What are the errors you are running into?

Hi @xeraa,
Thank you for the reply.

The mapping we have in this test case looks like this:

    {
      "mappings": {
        "test": {
          "dynamic": "strict",
          "_all": {
            "enabled": false
          },
          "properties": {
            "id": {
              "type": "keyword"
            },
            "meta": {
              "properties": {
                "field_a": {
                  "type": "keyword"
                },
                "field_b": {
                  "type": "keyword"
                }
              }
            }
          }
        }
      }
    }

There is no mapping for the field "meta.field_c" - and afaik it should not be allowed to be indexed at all.

Now since we are doing the reindex into ES 7 - we get an error because the field contains a dot "." in the name.

Searching for docs with the "meta.field_c" has proven to be very difficult. Currently the only solution we can come up with is to traverse all docs and check them programmatically.
We would like to avoid that, since the we would have to do that for billions of docs...

There was a problem with dots in field names and they were not allowed in 2.0 to 2.3 and required a special config for 2.4 if memory serves me correctly. https://www.elastic.co/guide/en/elasticsearch/reference/2.4/dots-in-names.html shows the new behavior since 5.0.

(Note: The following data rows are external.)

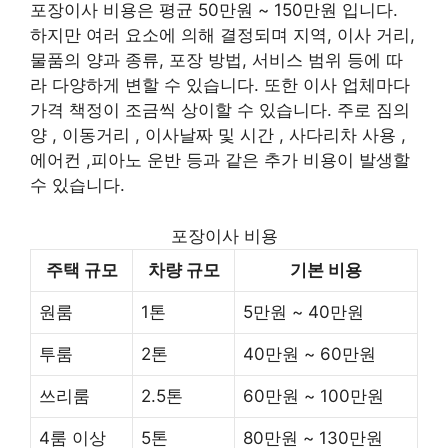
포장이사 비용은 평균 50만원 ~ 150만원 입니다.
하지만 여러 요소에 의해 결정되며 지역, 이사 거리,
물품의 양과 종류, 포장 방법, 서비스 범위 등에 따
라 다양하게 변할 수 있습니다. 또한 이사 업체마다
가격 책정이 조금씩 상이할 수 있습니다. 주로 짐의
양 , 이동거리 , 이사날짜 및 시간 , 사다리차 사용 ,
에어컨 ,피아노 운반 등과 같은 추가 비용이 발생할
수 있습니다.
포장이사 비용
주택 규모
차량 규모
기본 비용
원룸
1톤
5만원 ~ 40만원
투룸
2톤
40만원 ~ 60만원
쓰리룸
2.5톤
60만원 ~ 100만원
4룸 이상
5톤
80만원 ~ 130만원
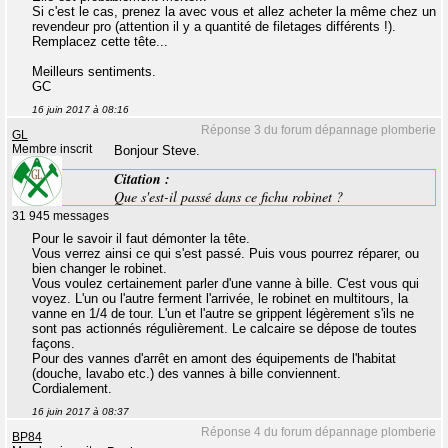
Si c'est le cas, prenez la avec vous et allez acheter la même chez un
revendeur pro (attention il y a quantité de filetages différents !).
Remplacez cette tête...
Meilleurs sentiments.
GC
16 juin 2017 à 08:16
Réponse 3 du forum dépannage plomberie
GL
Membre inscrit
Bonjour Steve.
Citation :
Que s'est-il passé dans ce fichu robinet ?
31 945 messages
Pour le savoir il faut démonter la tête.
Vous verrez ainsi ce qui s'est passé. Puis vous pourrez réparer, ou
bien changer le robinet.
Vous voulez certainement parler d'une vanne à bille. C'est vous qui
voyez. L'un ou l'autre ferment l'arrivée, le robinet en multitours, la
vanne en 1/4 de tour. L'un et l'autre se grippent légèrement s'ils ne
sont pas actionnés régulièrement. Le calcaire se dépose de toutes
façons.
Pour des vannes d'arrêt en amont des équipements de l'habitat
(douche, lavabo etc.) des vannes à bille conviennent.
Cordialement.
16 juin 2017 à 08:37
Réponse 4 du forum dépannage plomberie
BP84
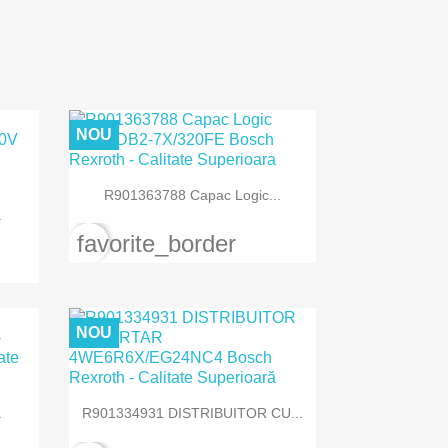
NOU

Vizualizare rapida
R901363788 Capac Logic...
.
favorite_border
NOU

Vizualizare rapida
.
R901334931 DISTRIBUITOR CU...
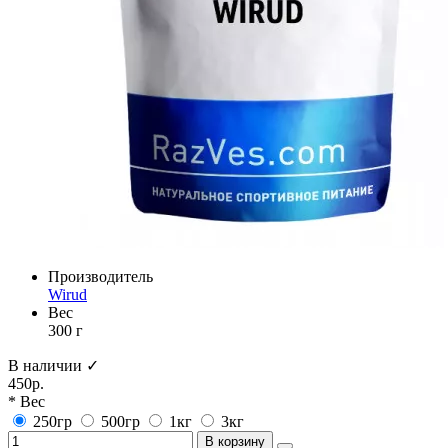
Производитель
Wirud
Вес
300 г
В наличии ✓
450р.
* Вес
250гр
500гр
1кг
3кг
В корзину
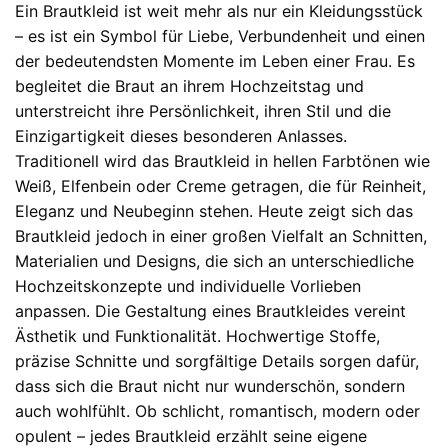
Ein Brautkleid ist weit mehr als nur ein Kleidungsstück
– es ist ein Symbol für Liebe, Verbundenheit und einen
der bedeutendsten Momente im Leben einer Frau. Es
begleitet die Braut an ihrem Hochzeitstag und
unterstreicht ihre Persönlichkeit, ihren Stil und die
Einzigartigkeit dieses besonderen Anlasses.
Traditionell wird das Brautkleid in hellen Farbtönen wie
Weiß, Elfenbein oder Creme getragen, die für Reinheit,
Eleganz und Neubeginn stehen. Heute zeigt sich das
Brautkleid jedoch in einer großen Vielfalt an Schnitten,
Materialien und Designs, die sich an unterschiedliche
Hochzeitskonzepte und individuelle Vorlieben
anpassen. Die Gestaltung eines Brautkleides vereint
Ästhetik und Funktionalität. Hochwertige Stoffe,
präzise Schnitte und sorgfältige Details sorgen dafür,
dass sich die Braut nicht nur wunderschön, sondern
auch wohlfühlt. Ob schlicht, romantisch, modern oder
opulent – jedes Brautkleid erzählt seine eigene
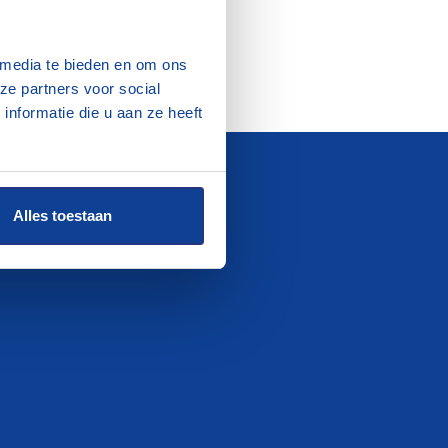
 media te bieden en om ons
ze partners voor social
nformatie die u aan ze heeft
Alles toestaan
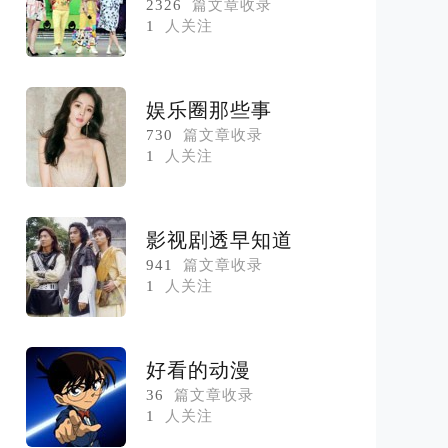
2326
篇文章收录
1
人关注
娱乐圈那些事
730
篇文章收录
1
人关注
影视剧透早知道
941
篇文章收录
1
人关注
好看的动漫
36
篇文章收录
1
人关注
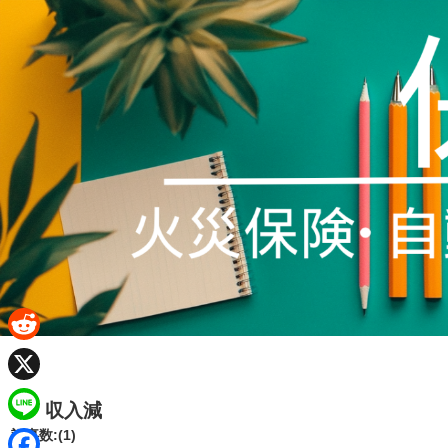
R
e
X
収入減
d
L
記事数:(1)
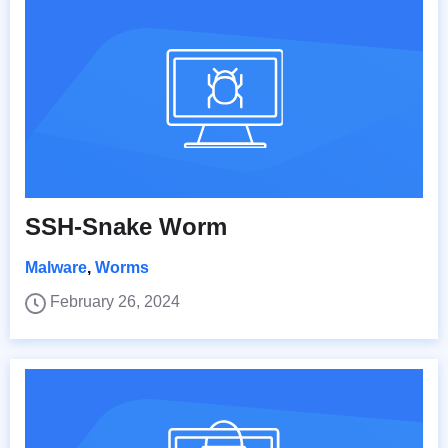
SSH-Snake Worm
Malware
,
Worms
February 26, 2024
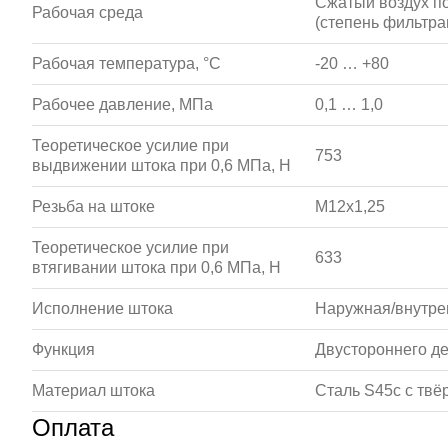
Сжатый воздух по 
Рабочая среда
(степень фильтра
Рабочая температура, °С
-20 … +80
Рабочее давление, МПа
0,1 … 1,0
Теоретическое усилие при
753
выдвижении штока при 0,6 МПа, Н
Резьба на штоке
M12x1,25
Теоретическое усилие при
633
втягивании штока при 0,6 МПа, Н
Исполнение штока
Наружная/внутре
Функция
Двустороннего д
Материал штока
Сталь S45c с тв
Оплата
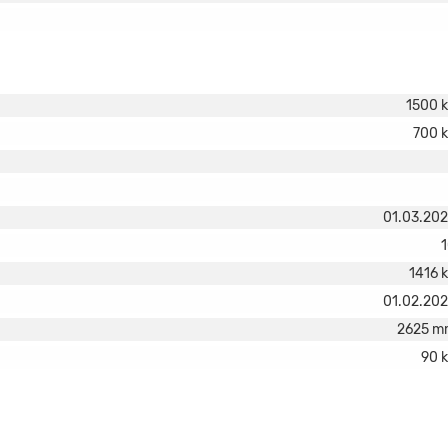
1500 
700 
01.03.20
1416 
01.02.20
2625 m
90 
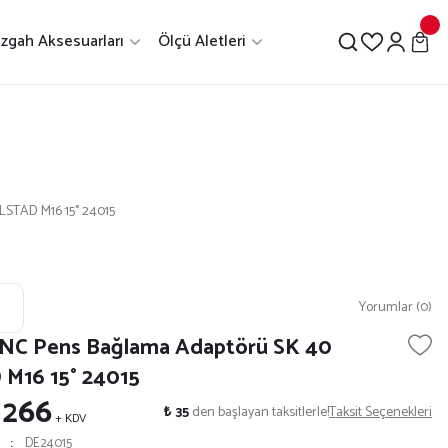
zgah Aksesuarları
Ölçü Aletleri
LSTAD M16 15° 24015
Yorumlar (0)
CNC Pens Bağlama Adaptörü SK 40
M16 15° 24015
 266
₺ 35
den başlayan taksitlerle!
Taksit Seçenekleri
+ KDV
DE24015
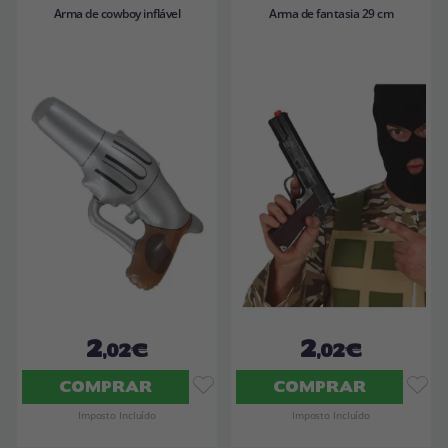
Arma de cowboy inflável
Arma de fantasia 29 cm
2
2
,02€
,02€
COMPRAR
COMPRAR
Imposto Incluído
Imposto Incluído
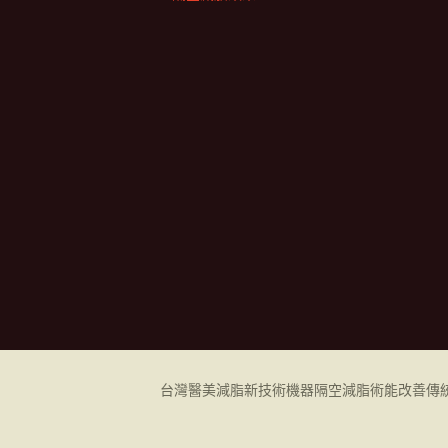
台灣醫美減脂新技術機器
隔空減脂
術能改善傳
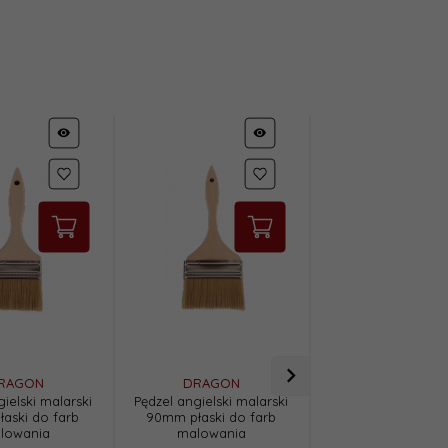
RAGON
DRAGON
DRAGON
ielski malarski
Pędzel angielski malarski
Pędzel okrągły ma
aski do farb
90mm płaski do farb
śr. 35mm pierście
lowania
malowania
do farb malowa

meta.field_c is valid and just a different way to set a property in a subdocument.

In your mapping you have "dynamic": "strict" and since there is no field meta.field_c in your mapping, any document containing that field will be rejected.

Since I assume you want to have that field, you'll need to extend your mapping.

Hello again,

Thx for the reply.

The root problem is that when reindexing from our ES6 to ES7 we get an error because of the name with a dot. - So we want to be able to find the documents with the wrong field and handle them before we do the reindex.

We have not been able to find a way to search for them though.

We have not been able to find a way to search for them though.

Do you have an example what is the problem there?

Because like I said earlier: Since Elasticsearch 5.0, "meta.field_c": "..." is the same as "meta": { "field_c": "..." }.